◆ Source material
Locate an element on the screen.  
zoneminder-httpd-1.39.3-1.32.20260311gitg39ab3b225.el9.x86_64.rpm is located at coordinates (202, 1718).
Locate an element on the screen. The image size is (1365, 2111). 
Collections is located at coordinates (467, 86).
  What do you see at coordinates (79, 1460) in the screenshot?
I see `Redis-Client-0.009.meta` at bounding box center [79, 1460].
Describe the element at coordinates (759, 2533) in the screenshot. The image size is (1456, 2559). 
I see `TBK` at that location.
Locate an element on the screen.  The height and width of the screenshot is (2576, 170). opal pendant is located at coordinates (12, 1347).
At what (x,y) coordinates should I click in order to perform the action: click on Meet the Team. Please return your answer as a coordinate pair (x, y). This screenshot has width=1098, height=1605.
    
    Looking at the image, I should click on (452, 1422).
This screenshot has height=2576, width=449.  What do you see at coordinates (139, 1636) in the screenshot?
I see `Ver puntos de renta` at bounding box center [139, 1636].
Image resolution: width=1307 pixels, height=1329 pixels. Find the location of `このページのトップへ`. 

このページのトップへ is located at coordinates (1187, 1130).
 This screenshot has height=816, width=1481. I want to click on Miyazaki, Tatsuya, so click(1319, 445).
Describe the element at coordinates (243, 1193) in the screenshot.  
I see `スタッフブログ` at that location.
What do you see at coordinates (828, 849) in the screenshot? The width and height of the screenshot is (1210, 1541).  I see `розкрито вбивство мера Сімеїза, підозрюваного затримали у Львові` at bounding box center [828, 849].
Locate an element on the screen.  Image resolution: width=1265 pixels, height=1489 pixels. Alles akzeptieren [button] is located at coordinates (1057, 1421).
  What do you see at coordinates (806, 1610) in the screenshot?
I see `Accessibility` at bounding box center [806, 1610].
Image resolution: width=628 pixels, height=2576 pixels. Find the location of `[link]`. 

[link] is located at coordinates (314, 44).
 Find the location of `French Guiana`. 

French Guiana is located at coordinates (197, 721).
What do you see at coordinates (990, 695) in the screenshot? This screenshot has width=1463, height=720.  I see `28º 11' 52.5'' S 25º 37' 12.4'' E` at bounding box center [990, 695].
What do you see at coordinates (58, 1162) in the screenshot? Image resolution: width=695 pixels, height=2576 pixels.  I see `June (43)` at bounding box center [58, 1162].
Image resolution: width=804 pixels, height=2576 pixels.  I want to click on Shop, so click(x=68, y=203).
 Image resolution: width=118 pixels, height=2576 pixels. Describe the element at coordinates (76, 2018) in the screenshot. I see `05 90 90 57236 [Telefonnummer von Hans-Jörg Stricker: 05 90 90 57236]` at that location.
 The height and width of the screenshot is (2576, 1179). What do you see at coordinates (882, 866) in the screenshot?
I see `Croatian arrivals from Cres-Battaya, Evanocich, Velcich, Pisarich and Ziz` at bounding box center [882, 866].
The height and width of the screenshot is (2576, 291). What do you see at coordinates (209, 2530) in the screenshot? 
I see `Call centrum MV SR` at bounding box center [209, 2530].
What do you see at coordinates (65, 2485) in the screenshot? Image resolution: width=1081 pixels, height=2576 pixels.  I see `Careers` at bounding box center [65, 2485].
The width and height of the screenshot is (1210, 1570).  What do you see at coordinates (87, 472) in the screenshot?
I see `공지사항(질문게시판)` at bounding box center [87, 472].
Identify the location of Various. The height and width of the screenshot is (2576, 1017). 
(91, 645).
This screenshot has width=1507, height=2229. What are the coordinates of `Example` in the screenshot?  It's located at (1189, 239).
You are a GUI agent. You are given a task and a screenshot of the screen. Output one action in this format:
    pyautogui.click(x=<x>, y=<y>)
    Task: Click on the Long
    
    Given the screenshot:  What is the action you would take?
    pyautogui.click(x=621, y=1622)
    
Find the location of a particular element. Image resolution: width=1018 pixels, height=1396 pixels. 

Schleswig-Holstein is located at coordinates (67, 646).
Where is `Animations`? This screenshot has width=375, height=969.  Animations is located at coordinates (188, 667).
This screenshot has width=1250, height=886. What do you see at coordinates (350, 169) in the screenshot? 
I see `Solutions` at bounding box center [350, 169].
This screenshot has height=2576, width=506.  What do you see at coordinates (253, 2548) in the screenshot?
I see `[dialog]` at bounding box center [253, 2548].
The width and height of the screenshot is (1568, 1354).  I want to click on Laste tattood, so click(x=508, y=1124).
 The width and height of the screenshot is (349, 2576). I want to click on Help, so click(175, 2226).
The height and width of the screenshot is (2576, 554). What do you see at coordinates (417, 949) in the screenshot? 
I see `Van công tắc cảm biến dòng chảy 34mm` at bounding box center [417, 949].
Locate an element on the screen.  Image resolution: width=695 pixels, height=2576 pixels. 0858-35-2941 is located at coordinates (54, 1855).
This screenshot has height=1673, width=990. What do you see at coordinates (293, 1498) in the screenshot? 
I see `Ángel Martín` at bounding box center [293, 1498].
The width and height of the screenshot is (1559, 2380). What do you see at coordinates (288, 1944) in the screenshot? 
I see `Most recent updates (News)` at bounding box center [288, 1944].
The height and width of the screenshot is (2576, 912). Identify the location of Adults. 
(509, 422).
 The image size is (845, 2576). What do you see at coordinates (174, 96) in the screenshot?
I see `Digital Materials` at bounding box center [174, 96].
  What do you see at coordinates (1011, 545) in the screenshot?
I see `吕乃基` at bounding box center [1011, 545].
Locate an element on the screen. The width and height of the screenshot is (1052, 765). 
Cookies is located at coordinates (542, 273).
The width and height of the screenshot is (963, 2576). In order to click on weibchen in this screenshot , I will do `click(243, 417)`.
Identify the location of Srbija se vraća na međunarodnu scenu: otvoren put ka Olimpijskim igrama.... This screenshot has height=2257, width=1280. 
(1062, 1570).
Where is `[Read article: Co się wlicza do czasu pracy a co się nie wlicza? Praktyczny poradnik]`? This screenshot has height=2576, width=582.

◆ Task
Look for the string "Where" in the entries above. Copy every line that has it.

◆ Output of the exercise
Where is `Animations`? This screenshot has width=375, height=969.  Animations is located at coordinates (188, 667).
Where is `[Read article: Co się wlicza do czasu pracy a co się nie wlicza? Praktyczny poradnik]`? This screenshot has height=2576, width=582.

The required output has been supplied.